▸ ACTIVITY: Print the records exactly as given.
--- RECORDS FOR THIS EXERCISE Enclosed Below ---
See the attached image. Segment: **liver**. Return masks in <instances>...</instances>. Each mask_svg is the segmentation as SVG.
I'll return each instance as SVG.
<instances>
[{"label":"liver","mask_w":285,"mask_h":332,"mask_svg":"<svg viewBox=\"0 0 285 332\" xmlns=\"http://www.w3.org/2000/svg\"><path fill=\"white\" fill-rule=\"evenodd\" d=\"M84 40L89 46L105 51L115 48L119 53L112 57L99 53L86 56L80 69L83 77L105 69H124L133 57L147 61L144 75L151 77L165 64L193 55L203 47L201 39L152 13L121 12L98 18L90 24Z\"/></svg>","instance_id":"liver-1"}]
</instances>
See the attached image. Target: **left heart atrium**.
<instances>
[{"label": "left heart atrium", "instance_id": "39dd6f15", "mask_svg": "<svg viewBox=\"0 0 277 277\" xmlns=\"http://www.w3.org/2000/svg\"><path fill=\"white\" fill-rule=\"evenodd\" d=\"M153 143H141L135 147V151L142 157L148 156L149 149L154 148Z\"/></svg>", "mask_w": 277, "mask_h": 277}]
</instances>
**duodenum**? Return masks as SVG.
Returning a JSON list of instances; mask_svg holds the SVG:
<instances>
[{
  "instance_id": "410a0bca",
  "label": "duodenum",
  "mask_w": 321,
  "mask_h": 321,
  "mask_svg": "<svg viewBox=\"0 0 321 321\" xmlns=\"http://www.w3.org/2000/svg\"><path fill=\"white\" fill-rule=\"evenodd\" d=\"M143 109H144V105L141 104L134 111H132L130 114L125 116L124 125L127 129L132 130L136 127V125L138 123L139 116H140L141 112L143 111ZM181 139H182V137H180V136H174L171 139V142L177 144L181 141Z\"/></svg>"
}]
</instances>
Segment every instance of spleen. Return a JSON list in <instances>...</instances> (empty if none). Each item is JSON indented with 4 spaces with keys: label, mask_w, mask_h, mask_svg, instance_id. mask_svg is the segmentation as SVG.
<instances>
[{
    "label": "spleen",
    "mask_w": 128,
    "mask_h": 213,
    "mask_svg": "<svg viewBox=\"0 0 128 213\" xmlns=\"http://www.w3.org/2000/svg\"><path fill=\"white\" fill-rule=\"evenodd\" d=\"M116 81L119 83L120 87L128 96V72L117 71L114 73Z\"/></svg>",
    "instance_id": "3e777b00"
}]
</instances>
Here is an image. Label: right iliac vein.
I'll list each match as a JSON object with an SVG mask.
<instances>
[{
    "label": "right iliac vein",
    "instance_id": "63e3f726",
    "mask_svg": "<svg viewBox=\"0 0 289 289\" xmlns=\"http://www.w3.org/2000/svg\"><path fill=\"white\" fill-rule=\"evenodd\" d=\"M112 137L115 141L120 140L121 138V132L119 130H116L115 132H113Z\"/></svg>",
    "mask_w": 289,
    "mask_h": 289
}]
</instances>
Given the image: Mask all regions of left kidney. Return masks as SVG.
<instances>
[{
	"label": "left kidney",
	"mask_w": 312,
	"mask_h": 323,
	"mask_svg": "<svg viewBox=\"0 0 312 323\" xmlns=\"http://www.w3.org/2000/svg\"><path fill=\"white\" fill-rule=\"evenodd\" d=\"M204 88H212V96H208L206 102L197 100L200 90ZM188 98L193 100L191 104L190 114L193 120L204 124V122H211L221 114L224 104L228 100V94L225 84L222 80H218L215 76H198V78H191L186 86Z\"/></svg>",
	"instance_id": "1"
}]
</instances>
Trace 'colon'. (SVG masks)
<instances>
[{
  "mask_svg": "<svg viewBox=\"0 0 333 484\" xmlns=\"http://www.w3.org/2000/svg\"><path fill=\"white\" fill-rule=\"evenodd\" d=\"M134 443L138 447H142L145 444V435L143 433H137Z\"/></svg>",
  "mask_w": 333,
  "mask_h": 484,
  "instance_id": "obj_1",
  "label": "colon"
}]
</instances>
--- End of Enclosed RECORDS FOR THIS EXERCISE ---
▸ WRITTEN SOLUTION:
See the attached image. Segment: **liver**. Return masks in <instances>...</instances>. Each mask_svg is the segmentation as SVG.
I'll return each instance as SVG.
<instances>
[{"label":"liver","mask_w":285,"mask_h":332,"mask_svg":"<svg viewBox=\"0 0 285 332\" xmlns=\"http://www.w3.org/2000/svg\"><path fill=\"white\" fill-rule=\"evenodd\" d=\"M84 40L89 46L105 51L115 48L119 53L112 57L99 53L86 56L80 69L83 77L105 69H124L133 57L147 61L144 75L151 77L165 64L193 55L203 47L201 39L152 13L121 12L98 18L90 24Z\"/></svg>","instance_id":"liver-1"}]
</instances>
See the attached image. Target: **left heart atrium**.
<instances>
[{"label": "left heart atrium", "instance_id": "39dd6f15", "mask_svg": "<svg viewBox=\"0 0 277 277\" xmlns=\"http://www.w3.org/2000/svg\"><path fill=\"white\" fill-rule=\"evenodd\" d=\"M153 143H141L135 147V151L142 157L148 156L149 149L154 148Z\"/></svg>", "mask_w": 277, "mask_h": 277}]
</instances>
**duodenum**? Return masks as SVG.
Returning a JSON list of instances; mask_svg holds the SVG:
<instances>
[{
  "instance_id": "410a0bca",
  "label": "duodenum",
  "mask_w": 321,
  "mask_h": 321,
  "mask_svg": "<svg viewBox=\"0 0 321 321\" xmlns=\"http://www.w3.org/2000/svg\"><path fill=\"white\" fill-rule=\"evenodd\" d=\"M143 109H144V105L141 104L134 111H132L130 114L125 116L124 125L127 129L132 130L136 127V125L138 123L139 116H140L141 112L143 111ZM181 139H182V137H180V136H174L171 139V142L177 144L181 141Z\"/></svg>"
}]
</instances>
Segment every instance of spleen. Return a JSON list in <instances>...</instances> (empty if none). Each item is JSON indented with 4 spaces with keys: label, mask_w, mask_h, mask_svg, instance_id. mask_svg is the segmentation as SVG.
<instances>
[{
    "label": "spleen",
    "mask_w": 128,
    "mask_h": 213,
    "mask_svg": "<svg viewBox=\"0 0 128 213\" xmlns=\"http://www.w3.org/2000/svg\"><path fill=\"white\" fill-rule=\"evenodd\" d=\"M116 81L119 83L120 87L128 96V72L117 71L114 73Z\"/></svg>",
    "instance_id": "3e777b00"
}]
</instances>
Here is an image. Label: right iliac vein.
I'll list each match as a JSON object with an SVG mask.
<instances>
[{
    "label": "right iliac vein",
    "instance_id": "63e3f726",
    "mask_svg": "<svg viewBox=\"0 0 289 289\" xmlns=\"http://www.w3.org/2000/svg\"><path fill=\"white\" fill-rule=\"evenodd\" d=\"M112 137L115 141L120 140L121 138V132L119 130H116L115 132H113Z\"/></svg>",
    "mask_w": 289,
    "mask_h": 289
}]
</instances>
Given the image: Mask all regions of left kidney. Return masks as SVG.
<instances>
[{
	"label": "left kidney",
	"mask_w": 312,
	"mask_h": 323,
	"mask_svg": "<svg viewBox=\"0 0 312 323\" xmlns=\"http://www.w3.org/2000/svg\"><path fill=\"white\" fill-rule=\"evenodd\" d=\"M204 88H212V96H208L206 102L197 100L200 90ZM188 98L193 100L191 104L190 114L193 120L204 124V122H211L221 114L224 104L228 100V94L225 84L222 80H218L215 76H198V78H191L186 86Z\"/></svg>",
	"instance_id": "1"
}]
</instances>
Trace 'colon'. (SVG masks)
<instances>
[{
  "mask_svg": "<svg viewBox=\"0 0 333 484\" xmlns=\"http://www.w3.org/2000/svg\"><path fill=\"white\" fill-rule=\"evenodd\" d=\"M134 443L138 447H142L145 444V435L143 433H137Z\"/></svg>",
  "mask_w": 333,
  "mask_h": 484,
  "instance_id": "obj_1",
  "label": "colon"
}]
</instances>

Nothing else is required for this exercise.